An 86.3 organic score doesn't guarantee the token holds its gains. What it tells you is that the demand side isn't artificial. Real wallets are placing real trades because they want to own this token — whether that's because they believe in the meme, they're chasing momentum, or they're front-running what they think will become a bigger narrative. The motivation matters less than the signal: human conviction is driving this move, not code.
What the On-Chain Data Shows
Rosie's on-chain profile is remarkably clean for a pump.fun graduate. The Rugcheck score is 1 — the lowest possible risk rating. No freeze authority. No mint authority. Both are disabled, which means the deployer can't freeze transfers or inflate supply post-launch. These are baseline hygiene checks that many pump.fun tokens fail.
The holder distribution is where this gets interesting. The top 3 wallets control just 10.4% of total supply — 4.42%, 3.07%, and 2.92% respectively. None are flagged as insider wallets. That level of distribution is unusually healthy for a token this young. Most sub-24-hour pump.fun graduates have 30-50% concentration in the top 3. Rosie's distribution looks more like a token that's been live for a week.
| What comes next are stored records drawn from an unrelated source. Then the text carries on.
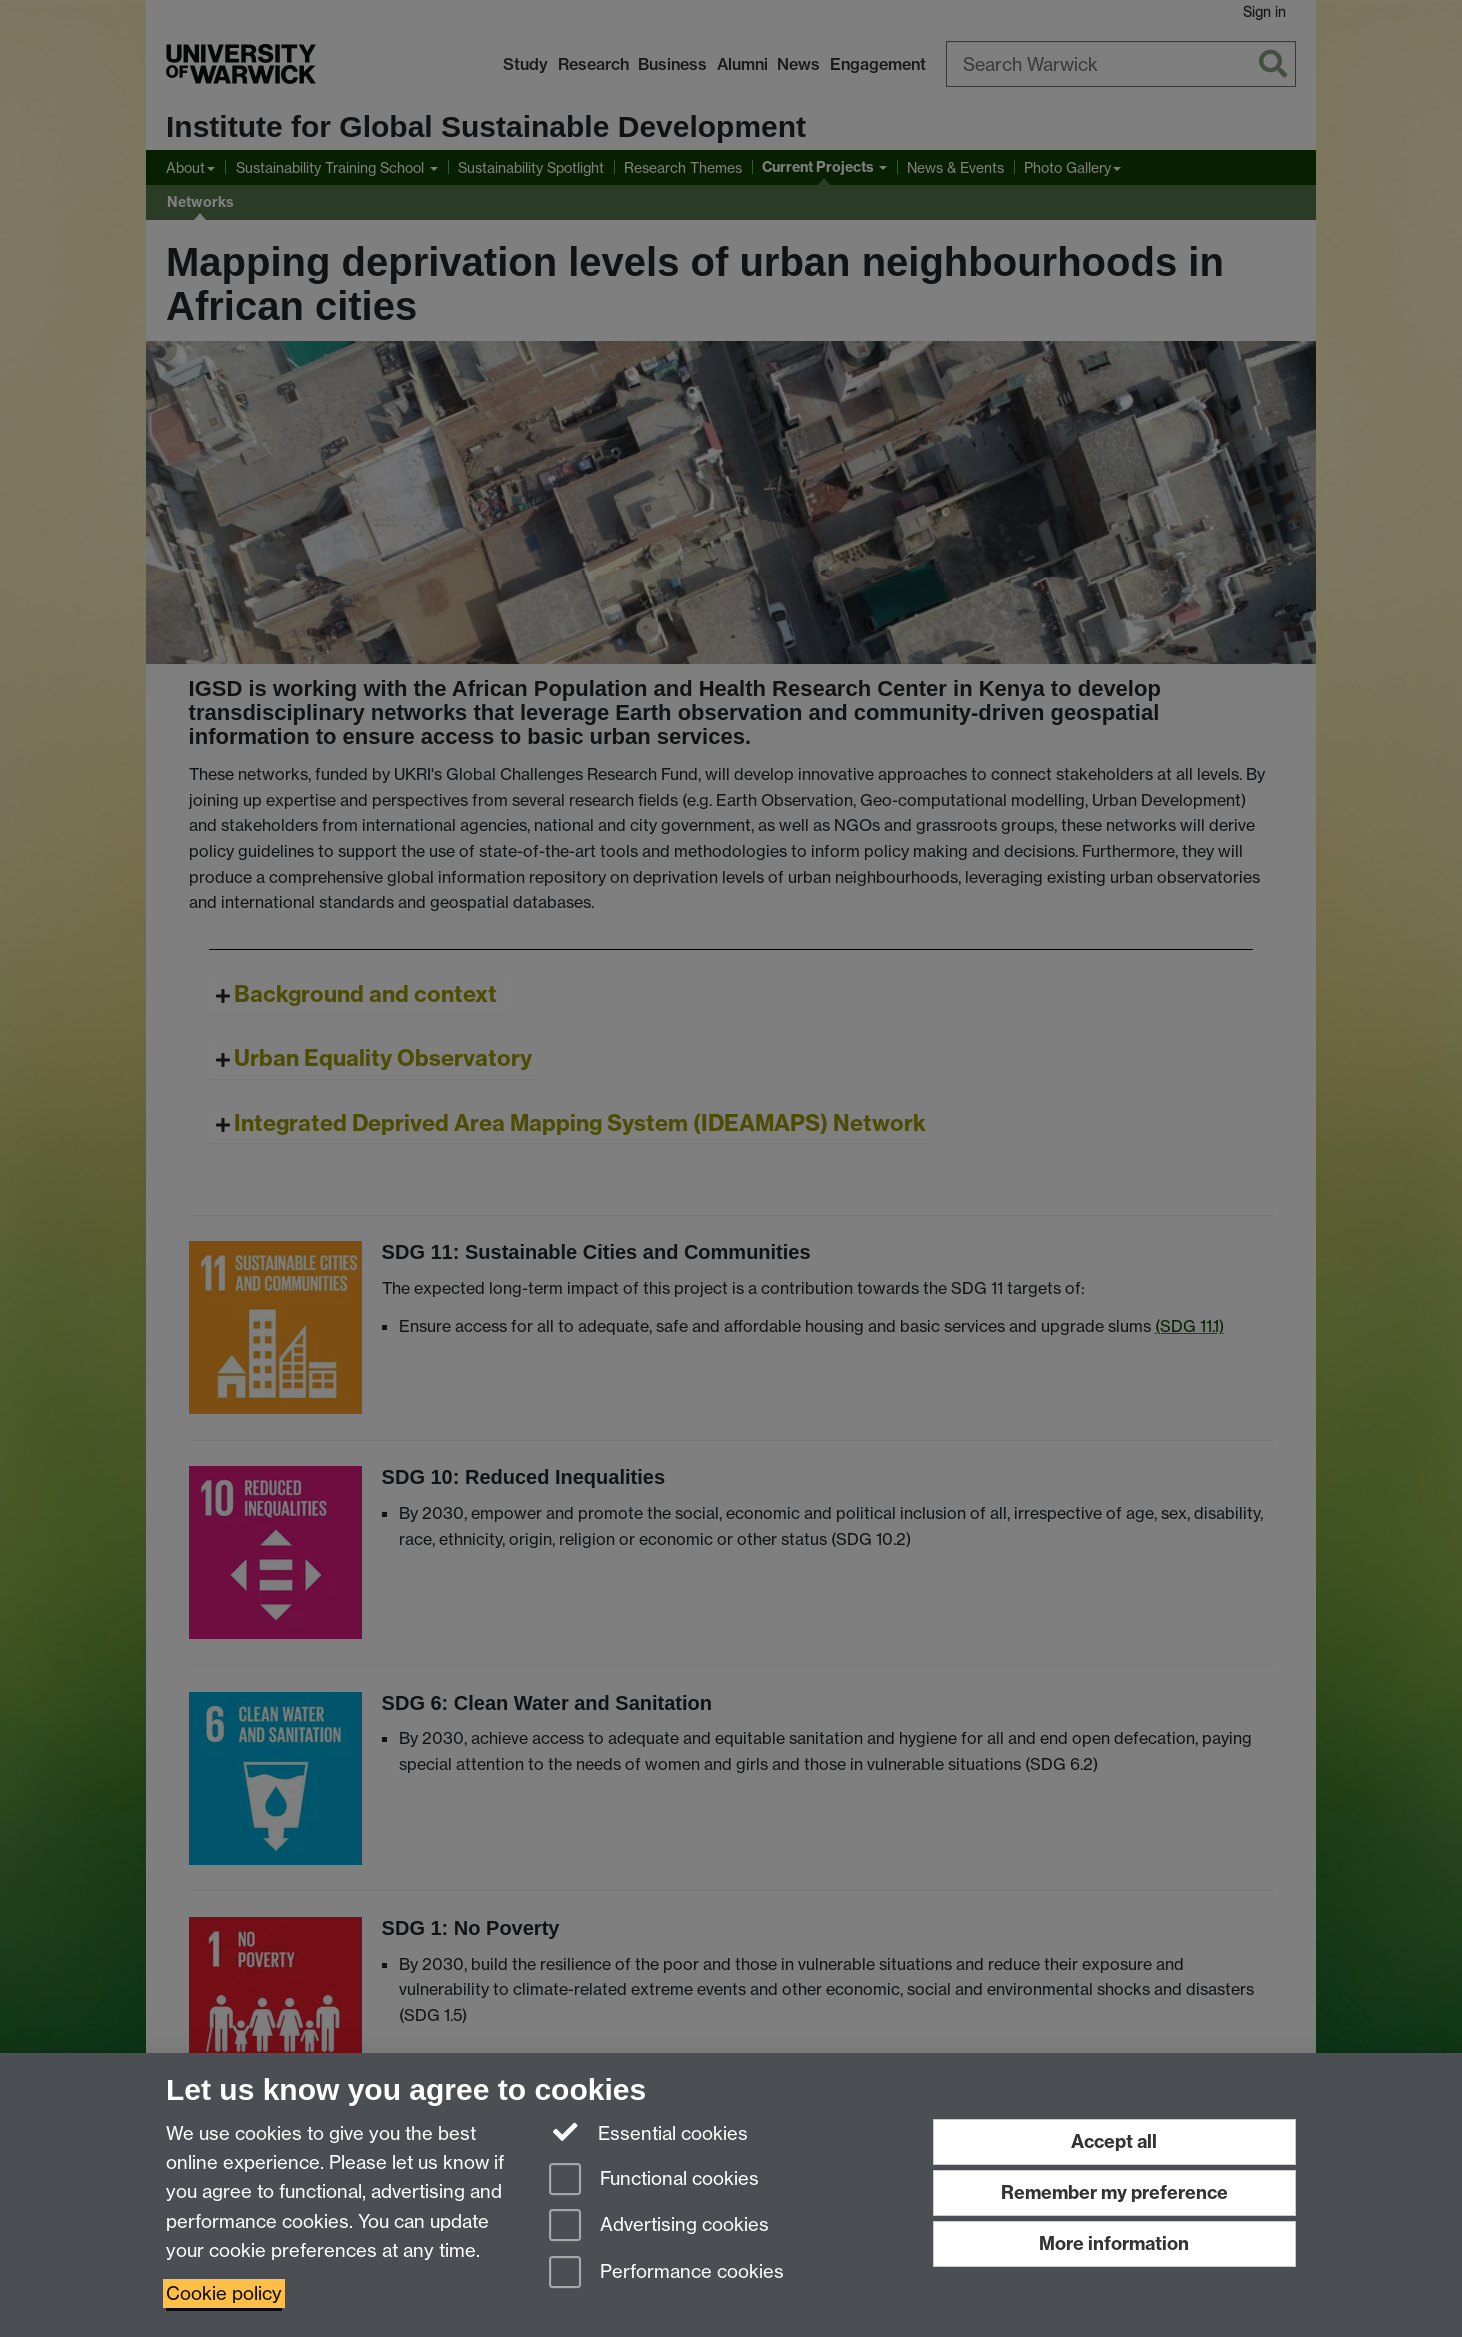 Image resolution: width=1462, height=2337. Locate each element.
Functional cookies (654, 2180)
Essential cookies (648, 2132)
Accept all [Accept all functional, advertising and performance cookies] (1114, 2141)
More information (1114, 2243)
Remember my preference (1114, 2192)
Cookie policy (224, 2293)
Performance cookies (666, 2273)
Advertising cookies (659, 2226)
The deployer wallet holds zero balance — they deployed and walked away.
The Bear Case
Clean on-chain data doesn't make this a safe trade. Rosie is a nameless meme with no narrative hook beyond the pump itself. There's no TikTok moment, no viral tweet, no political angle — just a name and momentum. Tokens that pump purely on velocity without a narrative anchor tend to give back 70-90% once the initial wave of attention fades. The $89K liquidity pool is thin enough that exit liquidity evaporates fast when sentiment flips.
The 2,717% 24-hour gain is already priced into the chart. Anyone buying at $1M market cap is betting that this token has another leg — and historically, pump.fun graduates that clear $1M without established CT backing have a survival rate measured in single digits. The balanced buy/sell ratio suggests the equilibrium is already teetering. When it tips, it tips fast.
What is Rosie ($Rosie) on Solana?
Rosie is a meme token on Solana that launched via pump.fun's bonding curve mechanism and graduated to Jupiter's decentralized exchange. It reached a $1M market cap within hours of launch, driven by high organic trading activity.
What does Jupiter's organic score mean for Rosie?
Jupiter's organic score measures how much trading volume comes from real users versus bots. Rosie's 86.3 score (out of 100) indicates that the vast majority of trading activity is from genuine human buyers, not automated wash trading.
Is Rosie safe to trade?
Rosie has no freeze or mint authority, a Rugcheck score of 1, and low holder concentration (10.4% in top 3 wallets). While these are positive safety indicators, meme tokens remain extremely high-risk. The thin $89K liquidity pool means large sells can cause significant price impact.